Extracted page text data
* * *

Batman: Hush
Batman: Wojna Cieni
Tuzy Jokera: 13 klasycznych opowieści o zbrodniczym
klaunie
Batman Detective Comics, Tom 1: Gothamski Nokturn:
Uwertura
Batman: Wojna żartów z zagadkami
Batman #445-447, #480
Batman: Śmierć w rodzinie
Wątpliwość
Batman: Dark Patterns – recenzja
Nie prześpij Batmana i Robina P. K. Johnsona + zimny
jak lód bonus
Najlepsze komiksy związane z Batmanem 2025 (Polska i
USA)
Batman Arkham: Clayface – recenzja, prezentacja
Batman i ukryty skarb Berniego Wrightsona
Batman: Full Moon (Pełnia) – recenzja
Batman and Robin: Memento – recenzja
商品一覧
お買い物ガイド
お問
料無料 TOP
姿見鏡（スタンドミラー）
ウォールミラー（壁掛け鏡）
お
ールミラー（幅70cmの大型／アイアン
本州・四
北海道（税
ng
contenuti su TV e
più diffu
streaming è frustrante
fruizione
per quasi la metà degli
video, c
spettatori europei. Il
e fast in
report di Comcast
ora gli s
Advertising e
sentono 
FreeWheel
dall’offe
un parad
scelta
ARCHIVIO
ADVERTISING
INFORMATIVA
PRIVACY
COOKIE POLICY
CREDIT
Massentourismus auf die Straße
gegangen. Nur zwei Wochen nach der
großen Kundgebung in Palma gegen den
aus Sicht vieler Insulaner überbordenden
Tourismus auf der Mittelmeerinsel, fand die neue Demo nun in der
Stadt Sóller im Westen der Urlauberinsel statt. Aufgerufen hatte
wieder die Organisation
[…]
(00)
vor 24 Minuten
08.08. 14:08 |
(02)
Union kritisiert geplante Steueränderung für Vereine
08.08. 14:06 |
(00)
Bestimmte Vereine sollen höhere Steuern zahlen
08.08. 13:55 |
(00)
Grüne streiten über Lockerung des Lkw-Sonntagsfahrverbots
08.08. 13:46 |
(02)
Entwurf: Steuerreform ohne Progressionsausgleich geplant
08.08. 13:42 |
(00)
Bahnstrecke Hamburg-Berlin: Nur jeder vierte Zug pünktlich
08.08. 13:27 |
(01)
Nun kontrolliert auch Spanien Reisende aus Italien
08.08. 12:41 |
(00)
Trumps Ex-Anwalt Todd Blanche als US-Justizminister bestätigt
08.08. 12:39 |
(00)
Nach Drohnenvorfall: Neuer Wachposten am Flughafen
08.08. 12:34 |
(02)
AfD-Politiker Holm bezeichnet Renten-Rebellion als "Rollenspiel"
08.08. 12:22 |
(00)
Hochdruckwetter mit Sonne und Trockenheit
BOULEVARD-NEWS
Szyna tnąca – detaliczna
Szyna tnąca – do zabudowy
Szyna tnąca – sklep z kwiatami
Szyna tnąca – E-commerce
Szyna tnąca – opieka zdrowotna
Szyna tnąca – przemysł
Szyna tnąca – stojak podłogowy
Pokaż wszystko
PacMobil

* * *

(What to work on)
Pull from the data each line where the string "tnąca" turns up.

(Response to this exercise)
Szyna tnąca – detaliczna
Szyna tnąca – do zabudowy
Szyna tnąca – sklep z kwiatami
Szyna tnąca – E-commerce
Szyna tnąca – opieka zdrowotna
Szyna tnąca – przemysł
Szyna tnąca – stojak podłogowy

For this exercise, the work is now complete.